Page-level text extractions

# # # #

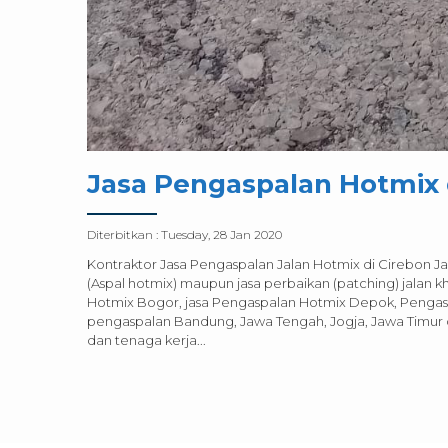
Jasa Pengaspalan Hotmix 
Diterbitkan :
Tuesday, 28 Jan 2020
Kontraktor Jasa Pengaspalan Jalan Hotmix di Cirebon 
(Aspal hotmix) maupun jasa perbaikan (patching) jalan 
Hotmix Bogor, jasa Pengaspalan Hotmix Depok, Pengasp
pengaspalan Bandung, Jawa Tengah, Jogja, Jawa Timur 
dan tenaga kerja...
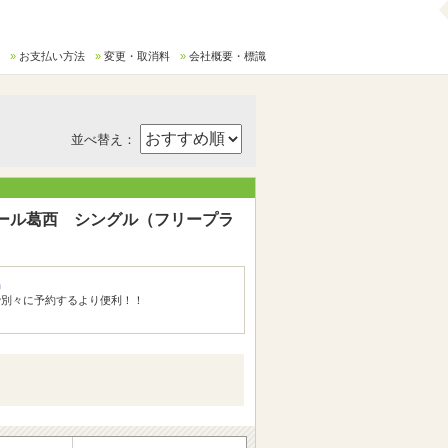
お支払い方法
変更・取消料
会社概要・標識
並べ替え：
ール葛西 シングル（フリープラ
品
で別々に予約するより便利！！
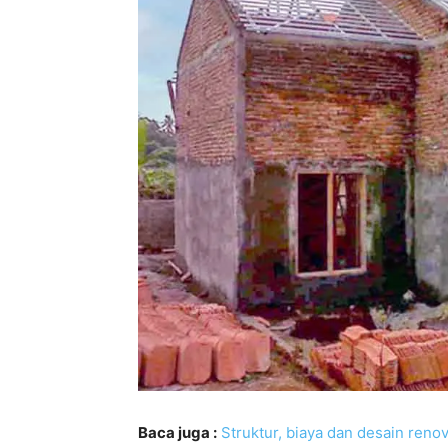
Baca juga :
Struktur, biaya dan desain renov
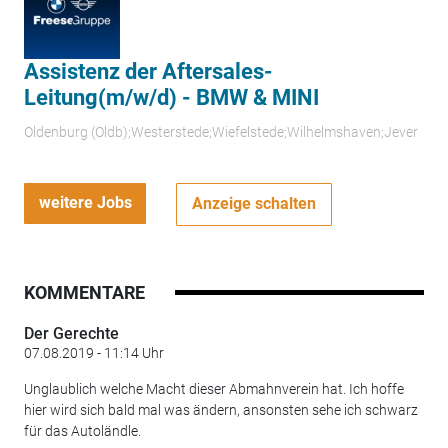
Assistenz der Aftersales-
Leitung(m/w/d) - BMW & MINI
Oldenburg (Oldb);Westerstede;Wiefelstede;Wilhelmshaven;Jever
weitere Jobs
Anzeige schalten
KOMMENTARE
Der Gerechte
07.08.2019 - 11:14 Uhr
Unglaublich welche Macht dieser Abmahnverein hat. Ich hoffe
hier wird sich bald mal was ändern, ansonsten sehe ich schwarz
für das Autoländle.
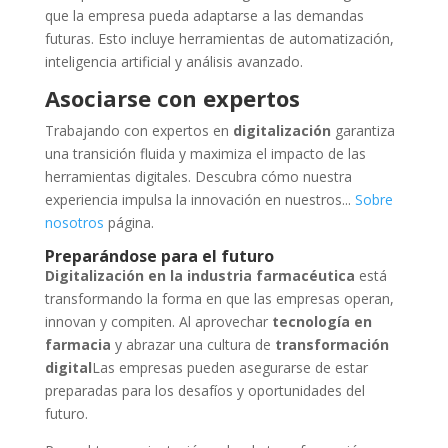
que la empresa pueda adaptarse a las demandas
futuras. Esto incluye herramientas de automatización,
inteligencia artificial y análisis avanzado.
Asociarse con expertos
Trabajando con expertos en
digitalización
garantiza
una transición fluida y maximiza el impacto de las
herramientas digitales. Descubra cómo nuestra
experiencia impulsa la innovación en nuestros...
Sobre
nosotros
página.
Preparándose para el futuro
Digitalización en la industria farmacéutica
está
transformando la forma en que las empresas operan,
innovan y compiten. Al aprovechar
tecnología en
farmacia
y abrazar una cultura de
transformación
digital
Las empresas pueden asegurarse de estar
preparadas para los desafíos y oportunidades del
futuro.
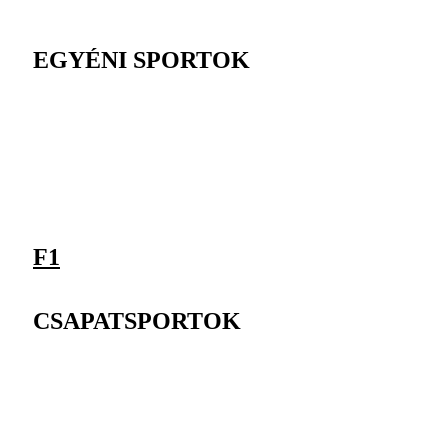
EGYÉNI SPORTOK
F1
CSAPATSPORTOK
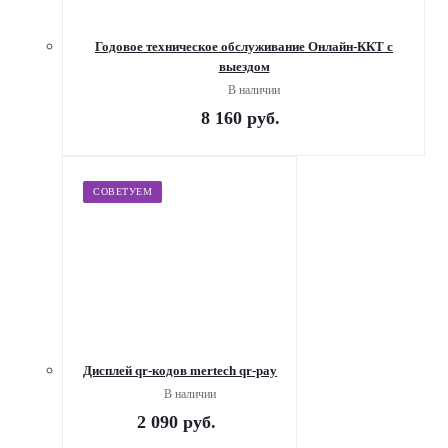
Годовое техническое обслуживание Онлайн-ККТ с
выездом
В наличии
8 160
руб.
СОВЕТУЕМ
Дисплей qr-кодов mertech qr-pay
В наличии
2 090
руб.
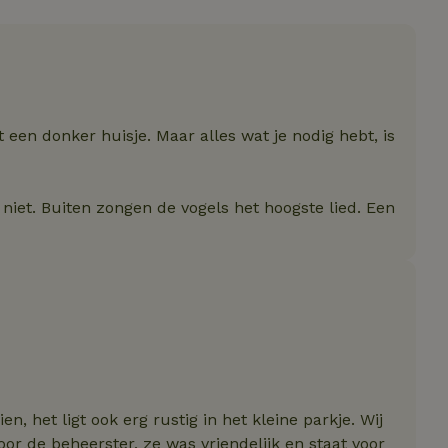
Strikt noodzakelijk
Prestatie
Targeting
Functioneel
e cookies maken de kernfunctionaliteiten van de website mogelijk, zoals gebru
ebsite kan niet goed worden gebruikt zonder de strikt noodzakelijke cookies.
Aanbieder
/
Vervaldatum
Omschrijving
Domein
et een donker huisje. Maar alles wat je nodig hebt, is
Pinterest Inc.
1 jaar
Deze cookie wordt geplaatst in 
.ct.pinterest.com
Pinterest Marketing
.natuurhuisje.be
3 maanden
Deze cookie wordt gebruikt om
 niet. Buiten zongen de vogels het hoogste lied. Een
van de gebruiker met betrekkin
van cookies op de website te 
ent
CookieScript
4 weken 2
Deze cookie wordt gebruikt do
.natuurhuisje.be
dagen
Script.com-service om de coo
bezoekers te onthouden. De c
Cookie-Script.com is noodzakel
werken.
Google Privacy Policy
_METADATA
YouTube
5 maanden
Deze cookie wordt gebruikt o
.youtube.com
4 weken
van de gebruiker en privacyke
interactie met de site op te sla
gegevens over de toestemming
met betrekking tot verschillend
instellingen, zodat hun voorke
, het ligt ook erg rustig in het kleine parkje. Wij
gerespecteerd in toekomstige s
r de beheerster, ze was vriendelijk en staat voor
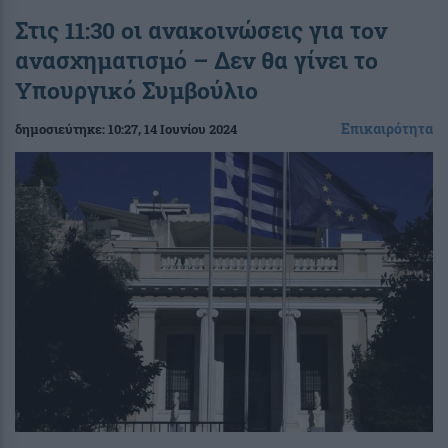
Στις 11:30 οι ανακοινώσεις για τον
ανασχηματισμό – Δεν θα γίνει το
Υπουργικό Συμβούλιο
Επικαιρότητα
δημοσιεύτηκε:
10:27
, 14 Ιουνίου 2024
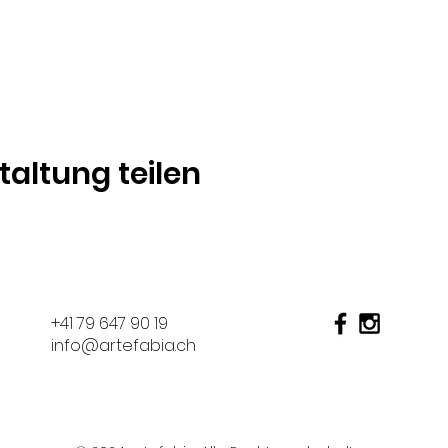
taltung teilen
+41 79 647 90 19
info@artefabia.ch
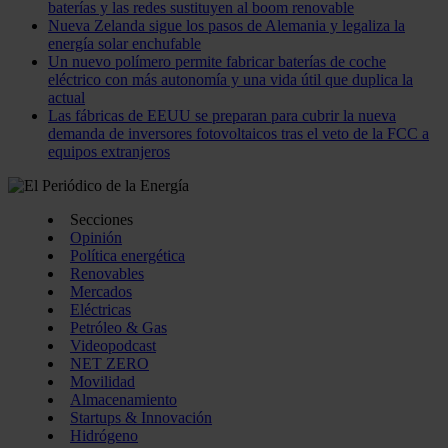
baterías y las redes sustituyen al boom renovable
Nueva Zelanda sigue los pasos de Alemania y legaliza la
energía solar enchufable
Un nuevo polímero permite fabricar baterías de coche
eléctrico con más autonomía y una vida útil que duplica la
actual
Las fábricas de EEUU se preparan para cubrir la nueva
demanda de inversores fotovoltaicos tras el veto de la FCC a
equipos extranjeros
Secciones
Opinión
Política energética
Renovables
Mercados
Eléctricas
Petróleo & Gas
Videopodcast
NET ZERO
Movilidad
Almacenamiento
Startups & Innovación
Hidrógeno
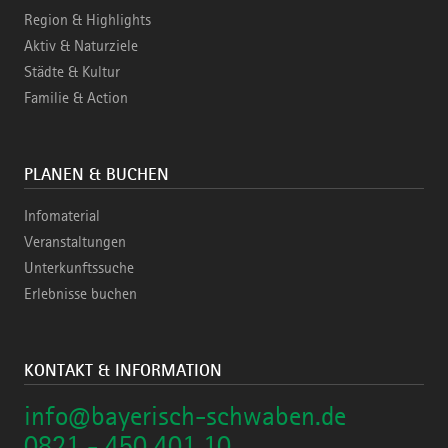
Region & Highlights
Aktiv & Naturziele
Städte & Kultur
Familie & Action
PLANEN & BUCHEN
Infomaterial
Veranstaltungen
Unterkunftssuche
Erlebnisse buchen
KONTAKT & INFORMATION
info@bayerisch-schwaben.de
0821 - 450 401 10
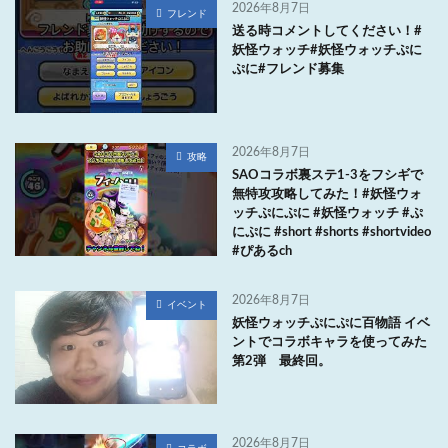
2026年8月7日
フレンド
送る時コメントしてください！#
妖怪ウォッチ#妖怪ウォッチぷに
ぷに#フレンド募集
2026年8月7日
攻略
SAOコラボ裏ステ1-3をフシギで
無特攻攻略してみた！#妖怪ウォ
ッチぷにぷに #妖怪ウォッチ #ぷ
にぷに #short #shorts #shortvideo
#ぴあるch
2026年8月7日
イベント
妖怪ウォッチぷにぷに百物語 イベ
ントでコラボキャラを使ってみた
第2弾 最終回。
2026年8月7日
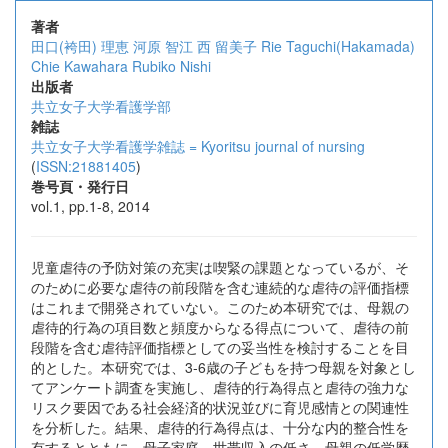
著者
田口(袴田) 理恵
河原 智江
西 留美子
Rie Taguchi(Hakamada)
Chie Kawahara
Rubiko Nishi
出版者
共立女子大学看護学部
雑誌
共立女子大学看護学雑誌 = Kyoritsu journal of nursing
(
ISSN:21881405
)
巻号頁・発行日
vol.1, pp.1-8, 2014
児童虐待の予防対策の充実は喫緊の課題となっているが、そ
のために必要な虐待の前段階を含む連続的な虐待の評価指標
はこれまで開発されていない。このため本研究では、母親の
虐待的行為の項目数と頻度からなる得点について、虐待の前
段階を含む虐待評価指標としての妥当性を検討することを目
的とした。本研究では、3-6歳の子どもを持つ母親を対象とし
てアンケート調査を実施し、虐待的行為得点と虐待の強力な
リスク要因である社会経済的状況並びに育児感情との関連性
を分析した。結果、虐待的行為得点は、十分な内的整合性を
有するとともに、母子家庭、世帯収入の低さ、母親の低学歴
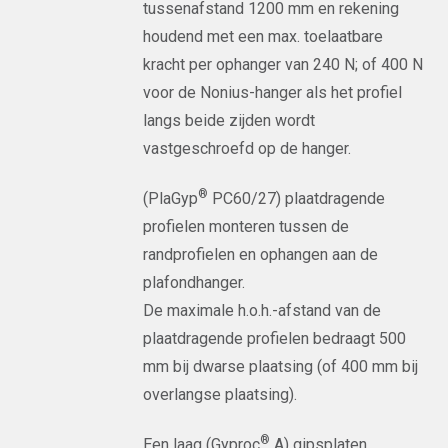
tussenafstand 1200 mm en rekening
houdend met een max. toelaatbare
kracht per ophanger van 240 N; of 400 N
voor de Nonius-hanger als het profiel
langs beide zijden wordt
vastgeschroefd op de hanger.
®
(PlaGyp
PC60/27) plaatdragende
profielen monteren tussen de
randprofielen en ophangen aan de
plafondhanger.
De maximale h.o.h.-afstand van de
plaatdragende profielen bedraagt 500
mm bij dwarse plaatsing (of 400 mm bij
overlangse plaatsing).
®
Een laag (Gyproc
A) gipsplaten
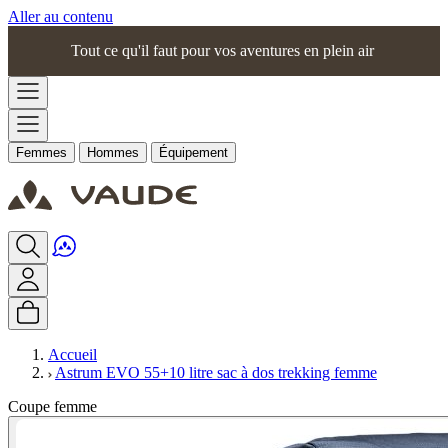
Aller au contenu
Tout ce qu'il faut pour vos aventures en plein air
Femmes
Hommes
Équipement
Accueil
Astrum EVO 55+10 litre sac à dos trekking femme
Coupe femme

# # # #

PROBLEM TO WORK ON →
The reply is to be all the records above, transcribed exactly, with no pictures.

TASK RESULT →
Jasa Pengaspalan Hotmix 
Diterbitkan :
Tuesday, 28 Jan 2020
Kontraktor Jasa Pengaspalan Jalan Hotmix di Cirebon 
(Aspal hotmix) maupun jasa perbaikan (patching) jalan 
Hotmix Bogor, jasa Pengaspalan Hotmix Depok, Pengasp
pengaspalan Bandung, Jawa Tengah, Jogja, Jawa Timur 
dan tenaga kerja...
お支払い方法
変更・取消料
会社概要・標識
並べ替え：
ール葛西 シングル（フリープラ
品
で別々に予約するより便利！！
Baca juga :
Struktur, biaya dan desain renov
Assistenz der Aftersales-
Leitung(m/w/d) - BMW & MINI
Oldenburg (Oldb);Westerstede;Wiefelstede;Wilhelmshaven;Jever
weitere Jobs
Anzeige schalten
KOMMENTARE
Der Gerechte
07.08.2019 - 11:14 Uhr
Unglaublich welche Macht dieser Abmahnverein hat. Ich hoffe
hier wird sich bald mal was ändern, ansonsten sehe ich schwarz
für das Autoländle.
que la empresa pueda adaptarse a las demandas
futuras. Esto incluye herramientas de automatización,
inteligencia artificial y análisis avanzado.
Asociarse con expertos
Trabajando con expertos en
digitalización
garantiza
una transición fluida y maximiza el impacto de las
herramientas digitales. Descubra cómo nuestra
experiencia impulsa la innovación en nuestros...
Sobre
nosotros
página.
Preparándose para el futuro
Digitalización en la industria farmacéutica
está
transformando la forma en que las empresas operan,
innovan y compiten. Al aprovechar
tecnología en
farmacia
y abrazar una cultura de
transformación
digital
Las empresas pueden asegurarse de estar
preparadas para los desafíos y oportunidades del
futuro.
EGYÉNI SPORTOK
F1
CSAPATSPORTOK
Годовое техническое обслуживание Онлайн-ККТ с
выездом
В наличии
8 160
руб.
СОВЕТУЕМ
Дисплей qr-кодов mertech qr-pay
В наличии
2 090
руб.
Strikt noodzakelijk
Prestatie
Targeting
Functioneel
e cookies maken de kernfunctionaliteiten van de website mogelijk, zoals gebru
ebsite kan niet goed worden gebruikt zonder de strikt noodzakelijke cookies.
Aanbieder
/
Vervaldatum
Omschrijving
Domein
et een donker huisje. Maar alles wat je nodig hebt, is
Pinterest Inc.
1 jaar
Deze cookie wordt geplaatst in 
.ct.pinterest.com
Pinterest Marketing
.natuurhuisje.be
3 maanden
Deze cookie wordt gebruikt om
 niet. Buiten zongen de vogels het hoogste lied. Een
van de gebruiker met betrekkin
van cookies op de website te 
ent
CookieScript
4 weken 2
Deze cookie wordt gebruikt do
.natuurhuisje.be
dagen
Script.com-service om de coo
bezoekers te onthouden. De c
Cookie-Script.com is noodzakel
werken.
Google Privacy Policy
_METADATA
YouTube
5 maanden
Deze cookie wordt gebruikt o
.youtube.com
4 weken
van de gebruiker en privacyke
interactie met de site op te sla
gegevens over de toestemming
met betrekking tot verschillend
instellingen, zodat hun voorke
, het ligt ook erg rustig in het kleine parkje. Wij
gerespecteerd in toekomstige s
r de beheerster, ze was vriendelijk en staat voor
Στις 11:30 οι ανακοινώσεις για τον
ανασχηματισμό – Δεν θα γίνει το
Υπουργικό Συμβούλιο
Επικαιρότητα
δημοσιεύτηκε:
10:27
, 14 Ιουνίου 2024
taltung teilen
+41 79 647 90 19
info@artefabia.ch
baterías y las redes sustituyen al boom renovable
Nueva Zelanda sigue los pasos de Alemania y legaliza la
energía solar enchufable
Un nuevo polímero permite fabricar baterías de coche
eléctrico con más autonomía y una vida útil que duplica la
actual
Las fábricas de EEUU se preparan para cubrir la nueva
demanda de inversores fotovoltaicos tras el veto de la FCC a
equipos extranjeros
Secciones
Opinión
Política energética
Renovables
Mercados
Eléctricas
Petróleo & Gas
Videopodcast
NET ZERO
Movilidad
Almacenamiento
Startups & Innovación
Hidrógeno
Region & Highlights
Aktiv & Naturziele
Städte & Kultur
Familie & Action
PLANEN & BUCHEN
Infomaterial
Veranstaltungen
Unterkunftssuche
Erlebnisse buchen
KONTAKT & INFORMATION
info@bayerisch-schwaben.de
0821 - 450 401 10
2026年8月7日
フレンド
送る時コメントしてください！#
妖怪ウォッチ#妖怪ウォッチぷに
ぷに#フレンド募集
2026年8月7日
攻略
SAOコラボ裏ステ1-3をフシギで
無特攻攻略してみた！#妖怪ウォ
ッチぷにぷに #妖怪ウォッチ #ぷ
にぷに #short #shorts #shortvideo
#ぴあるch
2026年8月7日
イベント
妖怪ウォッチぷにぷに百物語 イベ
ントでコラボキャラを使ってみた
第2弾 最終回。
2026年8月7日
著者
田口(袴田) 理恵
河原 智江
西 留美子
Rie Taguchi(Hakamada)
Chie Kawahara
Rubiko Nishi
出版者
共立女子大学看護学部
雑誌
共立女子大学看護学雑誌 = Kyoritsu journal of nursing
(
ISSN:21881405
)
巻号頁・発行日
vol.1, pp.1-8, 2014
児童虐待の予防対策の充実は喫緊の課題となっているが、そ
のために必要な虐待の前段階を含む連続的な虐待の評価指標
はこれまで開発されていない。このため本研究では、母親の
虐待的行為の項目数と頻度からなる得点について、虐待の前
段階を含む虐待評価指標としての妥当性を検討することを目
的とした。本研究では、3-6歳の子どもを持つ母親を対象とし
てアンケート調査を実施し、虐待的行為得点と虐待の強力な
リスク要因である社会経済的状況並びに育児感情との関連性
を分析した。結果、虐待的行為得点は、十分な内的整合性を
有するとともに、母子家庭、世帯収入の低さ、母親の低学歴
tussenafstand 1200 mm en rekening
houdend met een max. toelaatbare
kracht per ophanger van 240 N; of 400 N
voor de Nonius-hanger als het profiel
langs beide zijden wordt
vastgeschroefd op de hanger.
®
(PlaGyp
PC60/27) plaatdragende
profielen monteren tussen de
randprofielen en ophangen aan de
plafondhanger.
De maximale h.o.h.-afstand van de
plaatdragende profielen bedraagt 500
mm bij dwarse plaatsing (of 400 mm bij
overlangse plaatsing).
®
Een laag (Gyproc
A) gipsplaten
Aller au contenu
Tout ce qu'il faut pour vos aventures en plein air
Femmes
Hommes
Équipement
Accueil
Astrum EVO 55+10 litre sac à dos trekking femme
Coupe femme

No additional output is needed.